Maybe a bit of background is in order: When we started using NixOS about a year ago, we looked into existing tools for managing a fleet of NixOS servers. We didn’t want to deal with state in a database, and ended up writing our own deployment tool, morph, to scratch our own itch.
All our servers are hosted in our own data centers, and provisioning is done by loading an unattended NixOS installer; this results in a “blank” NixOS host with nothing more than sshd running, which can then be managed by morph. It’s a bit more involved than that, but that’s the gist of it anyways. This also mean that we don’t have any plans for adding provisioning support directly into morph, and is working on a separate tool for that part.

Without further ado: GitHub - DBCDK/morph: NixOS deployment tool

Best regards,
adamt

luke-clifton · November 3, 2018, 5:41am

This is pretty cool. It’s similar (but better than) what I do.

My solution is built on nixos-rebuild which can deploy to remote machines using the --target-host flag.

I have a repository with a bunch of different configuration.nix files named after the host they are supposed to be deployed to, and a script that essentially loops through the list calling NIXOS_CONFIG="$host.nix" nixos-rebuild $command --target-host $host. I do have some hacked on health checks mechanism, and can specify particular hosts to build rather than all of them. And it pins them all to the same channel. I use git-crypt for secrets, and the script copies them across.

It includes a bunch of utility functions like scraping hosts hardware.nix, upgrading the pinned channel and so-on.

The good part of nixos-rebuild is that it is well documented, and you get rollback/test/switch for free.

My primary gripe with using nixos-rebuild is that the configuration of all the hosts is very independent. I’d like to create modules that understand the network as a whole. Like, automatically add wireguard peers for all the machines in the network to the VPN server, adding extraHosts entries for all the machines, etc. Would something like that be possible with morph?

aanderse · November 3, 2018, 11:25am

What issues did you have with NixOps?

adamt · November 3, 2018, 12:02pm

Hi Luke,

Currently I think the answer is that no, morph cannot do anything significantly smarter that can’t be achieved with your own solution (except for having multiple hosts in the same file).
But with your own solution and morph it’s possible to define common things in a separate file, and then import that file for all relevant hosts.
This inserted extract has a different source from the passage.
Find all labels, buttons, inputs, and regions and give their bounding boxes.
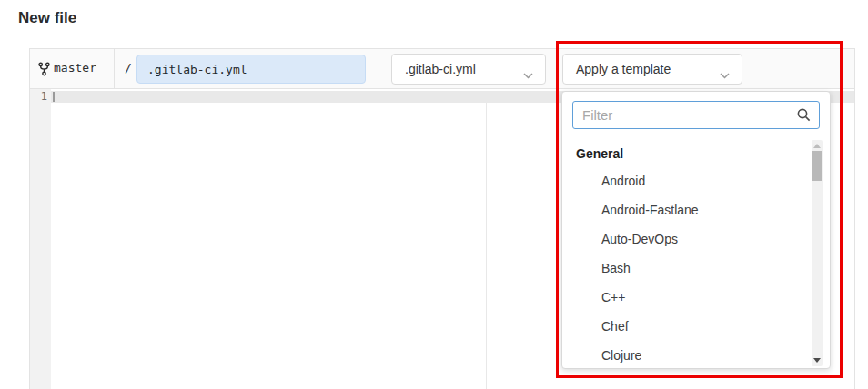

That’s what we do for many, many, many options. I’m sorry we can’t share our current deployment repository, but it’s all riddled with secrets, and we didn’t find a solution we liked to deal with that yet.

However, this is going to change, since ordering for our deployments are starting to matter (e.g. updating static ip leases on servers x before deploying servers y, upgradering kubernetes control planes before the kubelets, …), so I guess we’ll have to add an additional layer to define cluster of machines and ordering, somehow.
A side effect of this is probably going to be defintion of named groups (probably with their own variables), so that it would also be possible for each host do have a rules that depend on other groups of servers, which wouild probably solve your problem as well.

Thanks for your interest, and ff you have any suggestions, feel free to open a github issue with your ideas.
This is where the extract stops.